En el recital ofrecido por Fernández para el Festival de Arte Sacro se intercalaron una selección de preludios y sonatas de Scriabin en un hilo conductor bien justificado por el intérprete, que ilustró al auditorio con unos comentarios previos a la música. Me veo en la obligación de decir que la música de Scriabin siempre me ha resultado oscura e impenetrable, como reservada para un grupo de iniciados del que, naturalmente, no he sido llamado a formar parte. Esperaba que este concierto me abriera los ojos y disipase la niebla que me impide comprender su producción musical, que sin ser atonal no es tonal, y que exhibe una concepción de la forma realmente singular. Y debo decir que, sin llegar a constituir la revelación catártica que esperaba, sí he podido aprender algo. Quizá a mirarlo con menos recelo y a poner de mi parte cierta voluntad de entendimiento. Sólo por eso mereció la pena. Sin quitarle mérito al compositor —cuya obra es la que es y sólo nosotros podemos hacer algo para percibirla desde un nuevo punto de vista— es muy probable que esto sucediera mayormente gracias al buen hacer del pianista madrileño. Su interpretación estuvo llena de contrastes, se la jugó al borde del pianissimo, liberó su fuerza sobre el teclado y el público supo recompensar su gran trabajo con una cálida y merecida ovación.
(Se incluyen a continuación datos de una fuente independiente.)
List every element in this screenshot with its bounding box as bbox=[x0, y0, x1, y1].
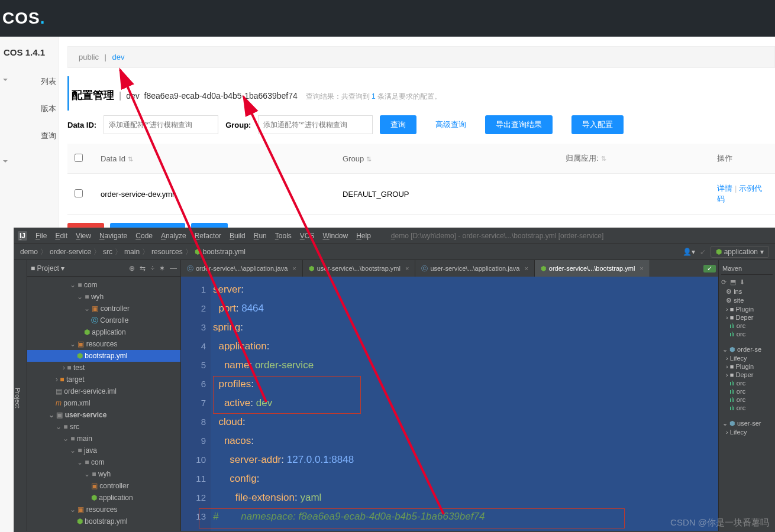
close-icon[interactable]: × bbox=[640, 265, 643, 272]
user-icon[interactable]: 👤▾ bbox=[683, 248, 695, 256]
menu-code[interactable]: Code bbox=[135, 232, 153, 240]
watermark: CSDN @你是一块番薯吗 bbox=[670, 517, 769, 528]
config-table: Data Id⇅ Group⇅ 归属应用:⇅ 操作 order-service-… bbox=[67, 144, 775, 215]
close-icon[interactable]: × bbox=[292, 265, 296, 272]
close-icon[interactable]: × bbox=[524, 265, 528, 272]
close-icon[interactable]: × bbox=[405, 265, 409, 272]
project-panel: ■ Project ▾ ⊕ ⇆ ÷ ✶ — ⌄ ■ com⌄ ■ wyh⌄ ▣ … bbox=[27, 260, 181, 531]
logo: COS. bbox=[2, 9, 45, 28]
settings-icon[interactable]: ✶ bbox=[159, 264, 165, 273]
ide-menubar: IJ File Edit View Navigate Code Analyze … bbox=[14, 228, 775, 244]
ide-icon: IJ bbox=[18, 231, 27, 241]
ide-path: demo [D:\wyh\demo] - order-service\...\b… bbox=[391, 232, 603, 240]
menu-build[interactable]: Build bbox=[230, 232, 246, 240]
editor-tab-2[interactable]: ⓒuser-service\...\application.java× bbox=[415, 260, 534, 277]
download-icon[interactable]: ⬇ bbox=[740, 278, 745, 286]
menu-navigate[interactable]: Navigate bbox=[99, 232, 127, 240]
run-config[interactable]: ⬢application▾ bbox=[711, 246, 769, 258]
result-count: 查询结果：共查询到 1 条满足要求的配置。 bbox=[306, 92, 441, 102]
menu-file[interactable]: File bbox=[35, 232, 47, 240]
page-title: 配置管理 bbox=[72, 88, 114, 102]
namespace-tabs: public | dev bbox=[67, 46, 775, 68]
checkmark-icon[interactable]: ✓ bbox=[703, 265, 716, 273]
advanced-query-link[interactable]: 高级查询 bbox=[435, 119, 466, 130]
menu-view[interactable]: View bbox=[76, 232, 91, 240]
editor-tab-0[interactable]: ⓒorder-service\...\application.java× bbox=[181, 260, 303, 277]
menu-run[interactable]: Run bbox=[254, 232, 267, 240]
cell-data-id: order-service-dev.yml bbox=[93, 174, 335, 215]
data-id-label: Data ID: bbox=[67, 121, 96, 129]
sidebar-collapse[interactable] bbox=[0, 150, 59, 166]
sidebar-item-2[interactable]: 查询 bbox=[0, 122, 59, 150]
collapse-icon[interactable]: ÷ bbox=[150, 264, 154, 273]
target-icon[interactable]: ⊕ bbox=[129, 264, 135, 273]
menu-help[interactable]: Help bbox=[356, 232, 371, 240]
hide-icon[interactable]: — bbox=[170, 264, 177, 273]
editor-tab-3[interactable]: ⬢order-service\...\bootstrap.yml× bbox=[535, 260, 650, 277]
row-checkbox[interactable] bbox=[75, 189, 83, 197]
ns-tab-public[interactable]: public bbox=[79, 53, 99, 61]
menu-edit[interactable]: Edit bbox=[55, 232, 67, 240]
refresh-icon[interactable]: ⟳ bbox=[721, 278, 726, 286]
import-config-button[interactable]: 导入配置 bbox=[571, 115, 624, 134]
editor-tabs: ⓒorder-service\...\application.java× ⬢us… bbox=[181, 260, 718, 277]
maven-panel: Maven ⟳⬒⬇ ⚙ ins ⚙ site › ■ Plugin › ■ De… bbox=[718, 260, 775, 531]
data-id-input[interactable] bbox=[104, 115, 218, 134]
highlight-profiles bbox=[213, 376, 361, 414]
menu-vcs[interactable]: VCS bbox=[300, 232, 315, 240]
sidebar-item-1[interactable]: 版本 bbox=[0, 95, 59, 122]
menu-refactor[interactable]: Refactor bbox=[195, 232, 221, 240]
breadcrumb: demo〉 order-service〉 src〉 main〉 resource… bbox=[14, 244, 775, 260]
namespace-id: f8ea6ea9-ecab-4d0a-b4b5-1ba6639bef74 bbox=[144, 91, 298, 100]
code-editor[interactable]: 12345678910111213 server: port: 8464 spr… bbox=[181, 277, 718, 531]
editor-tab-1[interactable]: ⬢user-service\...\bootstrap.yml× bbox=[303, 260, 416, 277]
nacos-header: COS. bbox=[0, 0, 775, 37]
project-tool-tab[interactable]: Project bbox=[14, 260, 27, 531]
table-row: order-service-dev.yml DEFAULT_GROUP 详情|示… bbox=[67, 174, 775, 215]
highlight-namespace bbox=[199, 508, 625, 528]
select-all-checkbox[interactable] bbox=[75, 154, 83, 162]
group-label: Group: bbox=[225, 121, 251, 129]
ide-window: IJ File Edit View Navigate Code Analyze … bbox=[14, 228, 775, 532]
group-input[interactable] bbox=[258, 115, 373, 134]
detail-link[interactable]: 详情 bbox=[717, 184, 732, 193]
ns-tab-dev[interactable]: dev bbox=[112, 53, 125, 61]
menu-tools[interactable]: Tools bbox=[275, 232, 292, 240]
export-results-button[interactable]: 导出查询结果 bbox=[485, 115, 553, 134]
project-tree[interactable]: ⌄ ■ com⌄ ■ wyh⌄ ▣ controllerⓒ Controlle⬢… bbox=[27, 277, 180, 530]
query-button[interactable]: 查询 bbox=[380, 115, 416, 134]
sidebar-item-0[interactable]: 列表 bbox=[0, 68, 59, 95]
menu-analyze[interactable]: Analyze bbox=[161, 232, 186, 240]
page-title-row: 配置管理 | dev f8ea6ea9-ecab-4d0a-b4b5-1ba66… bbox=[67, 76, 775, 111]
menu-window[interactable]: Window bbox=[322, 232, 348, 240]
expand-icon[interactable]: ⇆ bbox=[140, 264, 146, 273]
cell-group: DEFAULT_GROUP bbox=[335, 174, 558, 215]
version-label: COS 1.4.1 bbox=[0, 37, 59, 68]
Un recital Scriabin muy intenso, emocional y maduro, del que debemos destacar los cuatro bloques de preludios y la Sonata n.º 5. Op.53. Fernández agradeció la aprobación del público regalándole una delicada y dulce interpretación del Preludio Op.2, n.º 2, una página bastante menos innovadora que todo escuchado anteriormente pero teñida de una suave pátina melancólica de tintes chopinianos que sirvió perfectamente de cierre para una actuación espléndida. Sin duda, una nueva demostración del enorme talento de Fernández, al que nunca nos cansamos de escuchar.